EXERCISE INSTRUCTIONS:
Output exactly the lines from the one holding "马鞍山市高新冶金机械设备有限公司" through the final line of the entries.

DATA PROVIDED:
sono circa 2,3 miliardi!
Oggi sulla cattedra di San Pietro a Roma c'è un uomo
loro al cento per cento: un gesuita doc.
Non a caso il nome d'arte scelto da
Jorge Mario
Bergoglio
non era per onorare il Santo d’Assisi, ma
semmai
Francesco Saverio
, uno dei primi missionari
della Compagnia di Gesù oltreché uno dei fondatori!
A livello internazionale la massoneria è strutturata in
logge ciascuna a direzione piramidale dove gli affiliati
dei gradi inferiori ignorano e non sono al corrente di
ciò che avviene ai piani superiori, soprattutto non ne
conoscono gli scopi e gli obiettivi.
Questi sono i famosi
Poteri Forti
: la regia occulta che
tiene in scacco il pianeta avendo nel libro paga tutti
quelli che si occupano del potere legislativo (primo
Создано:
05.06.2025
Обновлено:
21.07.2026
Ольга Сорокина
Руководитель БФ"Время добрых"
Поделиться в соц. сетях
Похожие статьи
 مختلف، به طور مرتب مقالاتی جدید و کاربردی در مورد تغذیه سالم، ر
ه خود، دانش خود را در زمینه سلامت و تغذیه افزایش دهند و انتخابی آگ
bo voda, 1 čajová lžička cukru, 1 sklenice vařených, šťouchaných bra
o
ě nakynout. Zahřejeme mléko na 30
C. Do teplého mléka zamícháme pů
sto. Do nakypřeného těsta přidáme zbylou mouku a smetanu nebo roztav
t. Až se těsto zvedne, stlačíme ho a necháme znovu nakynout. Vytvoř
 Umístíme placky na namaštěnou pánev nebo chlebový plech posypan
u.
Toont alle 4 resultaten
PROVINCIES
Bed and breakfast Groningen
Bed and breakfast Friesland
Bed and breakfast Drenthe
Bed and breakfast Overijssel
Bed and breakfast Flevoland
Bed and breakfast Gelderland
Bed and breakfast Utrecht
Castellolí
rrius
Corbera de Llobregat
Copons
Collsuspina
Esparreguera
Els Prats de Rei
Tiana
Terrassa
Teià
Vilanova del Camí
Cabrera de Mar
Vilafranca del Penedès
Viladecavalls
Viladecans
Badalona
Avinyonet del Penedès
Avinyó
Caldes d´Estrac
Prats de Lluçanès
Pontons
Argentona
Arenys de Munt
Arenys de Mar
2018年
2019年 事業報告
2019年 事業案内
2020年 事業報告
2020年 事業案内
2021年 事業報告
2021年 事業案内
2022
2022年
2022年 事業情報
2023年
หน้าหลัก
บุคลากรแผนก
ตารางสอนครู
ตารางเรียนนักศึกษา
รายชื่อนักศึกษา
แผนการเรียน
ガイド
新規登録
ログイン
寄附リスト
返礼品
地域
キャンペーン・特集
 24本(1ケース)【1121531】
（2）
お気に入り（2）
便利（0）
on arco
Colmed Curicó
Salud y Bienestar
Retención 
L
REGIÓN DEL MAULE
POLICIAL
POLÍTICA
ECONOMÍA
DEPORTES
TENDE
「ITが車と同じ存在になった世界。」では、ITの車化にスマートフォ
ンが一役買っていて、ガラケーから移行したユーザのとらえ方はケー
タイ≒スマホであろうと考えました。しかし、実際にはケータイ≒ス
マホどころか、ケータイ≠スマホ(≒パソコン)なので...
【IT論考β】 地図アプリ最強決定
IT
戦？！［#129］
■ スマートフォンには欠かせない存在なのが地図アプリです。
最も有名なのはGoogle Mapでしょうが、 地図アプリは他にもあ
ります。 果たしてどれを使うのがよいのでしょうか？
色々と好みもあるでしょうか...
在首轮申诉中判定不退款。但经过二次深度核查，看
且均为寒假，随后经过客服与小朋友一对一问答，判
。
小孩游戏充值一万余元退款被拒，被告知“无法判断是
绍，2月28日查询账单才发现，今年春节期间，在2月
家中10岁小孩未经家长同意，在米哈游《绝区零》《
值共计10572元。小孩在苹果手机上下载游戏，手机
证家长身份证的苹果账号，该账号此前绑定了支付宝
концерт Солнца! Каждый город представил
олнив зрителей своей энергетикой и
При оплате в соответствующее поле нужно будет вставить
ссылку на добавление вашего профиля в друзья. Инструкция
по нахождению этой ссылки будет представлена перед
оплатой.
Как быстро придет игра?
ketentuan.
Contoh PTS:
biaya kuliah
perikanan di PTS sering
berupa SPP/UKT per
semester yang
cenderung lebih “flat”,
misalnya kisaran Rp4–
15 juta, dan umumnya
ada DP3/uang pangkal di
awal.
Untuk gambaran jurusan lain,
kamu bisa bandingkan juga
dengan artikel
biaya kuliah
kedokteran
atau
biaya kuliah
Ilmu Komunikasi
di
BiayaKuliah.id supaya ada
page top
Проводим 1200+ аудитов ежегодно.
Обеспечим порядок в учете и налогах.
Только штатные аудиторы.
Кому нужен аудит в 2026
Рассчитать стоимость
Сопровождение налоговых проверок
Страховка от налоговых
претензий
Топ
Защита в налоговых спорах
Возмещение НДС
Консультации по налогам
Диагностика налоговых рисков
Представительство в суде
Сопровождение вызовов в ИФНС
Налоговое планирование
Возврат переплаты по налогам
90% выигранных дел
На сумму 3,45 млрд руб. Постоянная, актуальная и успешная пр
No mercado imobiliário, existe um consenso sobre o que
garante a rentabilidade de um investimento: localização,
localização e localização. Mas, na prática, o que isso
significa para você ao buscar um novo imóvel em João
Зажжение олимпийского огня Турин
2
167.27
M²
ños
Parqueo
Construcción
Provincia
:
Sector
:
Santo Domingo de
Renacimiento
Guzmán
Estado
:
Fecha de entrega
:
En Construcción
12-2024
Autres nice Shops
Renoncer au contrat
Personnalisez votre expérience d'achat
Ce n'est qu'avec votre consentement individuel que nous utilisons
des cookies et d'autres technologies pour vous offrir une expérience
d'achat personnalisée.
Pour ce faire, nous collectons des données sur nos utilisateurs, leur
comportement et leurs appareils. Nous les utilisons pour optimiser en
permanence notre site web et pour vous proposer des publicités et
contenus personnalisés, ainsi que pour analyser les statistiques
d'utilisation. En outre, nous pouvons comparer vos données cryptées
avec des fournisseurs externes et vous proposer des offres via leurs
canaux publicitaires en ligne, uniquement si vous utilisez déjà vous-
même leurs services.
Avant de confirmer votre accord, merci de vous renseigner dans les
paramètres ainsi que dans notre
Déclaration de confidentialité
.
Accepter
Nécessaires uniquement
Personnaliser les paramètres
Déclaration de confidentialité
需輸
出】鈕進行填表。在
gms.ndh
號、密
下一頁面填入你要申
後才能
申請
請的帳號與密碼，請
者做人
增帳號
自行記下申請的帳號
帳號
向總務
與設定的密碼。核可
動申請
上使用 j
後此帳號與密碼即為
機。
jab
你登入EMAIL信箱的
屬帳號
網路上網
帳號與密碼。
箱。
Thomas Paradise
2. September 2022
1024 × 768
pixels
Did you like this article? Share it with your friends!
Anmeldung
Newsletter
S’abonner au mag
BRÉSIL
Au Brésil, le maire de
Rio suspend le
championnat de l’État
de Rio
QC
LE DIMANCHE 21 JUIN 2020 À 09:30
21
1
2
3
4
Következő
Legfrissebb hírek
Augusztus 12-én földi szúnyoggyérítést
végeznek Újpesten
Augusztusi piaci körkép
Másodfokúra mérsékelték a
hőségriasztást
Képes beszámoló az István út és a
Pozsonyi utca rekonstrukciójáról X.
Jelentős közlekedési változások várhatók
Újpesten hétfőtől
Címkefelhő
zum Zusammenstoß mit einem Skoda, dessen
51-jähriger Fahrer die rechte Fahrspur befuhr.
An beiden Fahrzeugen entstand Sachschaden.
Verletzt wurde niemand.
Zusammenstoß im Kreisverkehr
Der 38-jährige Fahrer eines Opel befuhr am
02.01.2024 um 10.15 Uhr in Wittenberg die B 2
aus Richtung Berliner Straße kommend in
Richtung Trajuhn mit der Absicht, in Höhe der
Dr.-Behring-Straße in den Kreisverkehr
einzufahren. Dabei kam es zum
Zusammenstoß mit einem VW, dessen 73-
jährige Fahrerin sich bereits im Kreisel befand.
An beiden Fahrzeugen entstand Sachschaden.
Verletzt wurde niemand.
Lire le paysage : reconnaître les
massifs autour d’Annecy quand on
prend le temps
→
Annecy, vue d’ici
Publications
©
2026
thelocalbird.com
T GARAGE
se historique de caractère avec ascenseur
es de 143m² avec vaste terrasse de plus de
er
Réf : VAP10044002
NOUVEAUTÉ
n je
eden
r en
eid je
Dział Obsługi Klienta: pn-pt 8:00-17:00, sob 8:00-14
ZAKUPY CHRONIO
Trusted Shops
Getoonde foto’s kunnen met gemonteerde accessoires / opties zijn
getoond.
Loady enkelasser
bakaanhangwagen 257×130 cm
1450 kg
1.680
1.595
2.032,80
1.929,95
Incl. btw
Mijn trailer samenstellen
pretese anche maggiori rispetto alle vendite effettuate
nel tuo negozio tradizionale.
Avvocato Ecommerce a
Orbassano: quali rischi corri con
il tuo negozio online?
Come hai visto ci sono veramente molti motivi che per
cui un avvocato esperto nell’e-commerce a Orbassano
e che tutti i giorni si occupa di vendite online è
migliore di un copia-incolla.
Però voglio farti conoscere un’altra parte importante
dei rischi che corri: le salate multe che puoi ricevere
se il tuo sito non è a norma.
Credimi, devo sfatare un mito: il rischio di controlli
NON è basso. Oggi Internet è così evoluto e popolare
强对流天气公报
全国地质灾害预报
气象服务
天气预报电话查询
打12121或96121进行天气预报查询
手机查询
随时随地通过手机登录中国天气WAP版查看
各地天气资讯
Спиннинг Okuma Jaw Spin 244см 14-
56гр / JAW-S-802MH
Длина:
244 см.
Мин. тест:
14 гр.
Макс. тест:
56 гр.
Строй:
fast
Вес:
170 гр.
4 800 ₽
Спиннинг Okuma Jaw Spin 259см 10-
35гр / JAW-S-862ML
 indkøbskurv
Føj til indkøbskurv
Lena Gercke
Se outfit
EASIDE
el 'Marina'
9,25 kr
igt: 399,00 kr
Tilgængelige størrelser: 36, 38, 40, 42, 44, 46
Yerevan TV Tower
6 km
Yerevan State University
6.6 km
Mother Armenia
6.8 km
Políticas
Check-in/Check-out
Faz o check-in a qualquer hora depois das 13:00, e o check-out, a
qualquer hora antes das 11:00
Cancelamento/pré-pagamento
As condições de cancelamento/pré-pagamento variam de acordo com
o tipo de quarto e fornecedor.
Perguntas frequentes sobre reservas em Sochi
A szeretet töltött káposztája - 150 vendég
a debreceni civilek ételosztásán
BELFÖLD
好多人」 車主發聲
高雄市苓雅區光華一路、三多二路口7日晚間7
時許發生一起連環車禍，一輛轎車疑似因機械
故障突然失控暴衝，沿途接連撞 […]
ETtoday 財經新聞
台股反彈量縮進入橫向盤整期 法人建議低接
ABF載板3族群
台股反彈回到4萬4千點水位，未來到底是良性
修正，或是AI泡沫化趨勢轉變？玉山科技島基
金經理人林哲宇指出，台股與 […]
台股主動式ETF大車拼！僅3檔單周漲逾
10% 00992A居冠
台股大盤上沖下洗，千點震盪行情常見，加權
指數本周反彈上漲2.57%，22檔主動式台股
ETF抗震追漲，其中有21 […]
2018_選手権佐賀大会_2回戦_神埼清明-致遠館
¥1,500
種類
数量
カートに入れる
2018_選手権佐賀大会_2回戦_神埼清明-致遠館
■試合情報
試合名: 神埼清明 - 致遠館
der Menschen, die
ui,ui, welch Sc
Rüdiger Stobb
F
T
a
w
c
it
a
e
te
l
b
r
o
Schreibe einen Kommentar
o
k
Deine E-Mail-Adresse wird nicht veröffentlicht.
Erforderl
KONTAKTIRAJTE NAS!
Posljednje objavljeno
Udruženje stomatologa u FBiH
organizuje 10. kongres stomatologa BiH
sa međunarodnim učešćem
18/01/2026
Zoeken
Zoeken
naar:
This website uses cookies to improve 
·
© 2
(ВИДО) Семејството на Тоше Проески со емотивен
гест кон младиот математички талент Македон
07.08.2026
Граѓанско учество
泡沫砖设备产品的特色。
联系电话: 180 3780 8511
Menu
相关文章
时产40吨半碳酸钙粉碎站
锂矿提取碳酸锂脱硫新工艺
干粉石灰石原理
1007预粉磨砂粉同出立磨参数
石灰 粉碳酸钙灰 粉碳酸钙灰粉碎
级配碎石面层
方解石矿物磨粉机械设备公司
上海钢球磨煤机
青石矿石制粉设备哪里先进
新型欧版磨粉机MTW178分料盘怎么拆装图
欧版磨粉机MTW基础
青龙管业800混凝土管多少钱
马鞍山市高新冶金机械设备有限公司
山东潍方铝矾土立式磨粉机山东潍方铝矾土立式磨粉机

YOUR RESPONSE:
马鞍山市高新冶金机械设备有限公司
山东潍方铝矾土立式磨粉机山东潍方铝矾土立式磨粉机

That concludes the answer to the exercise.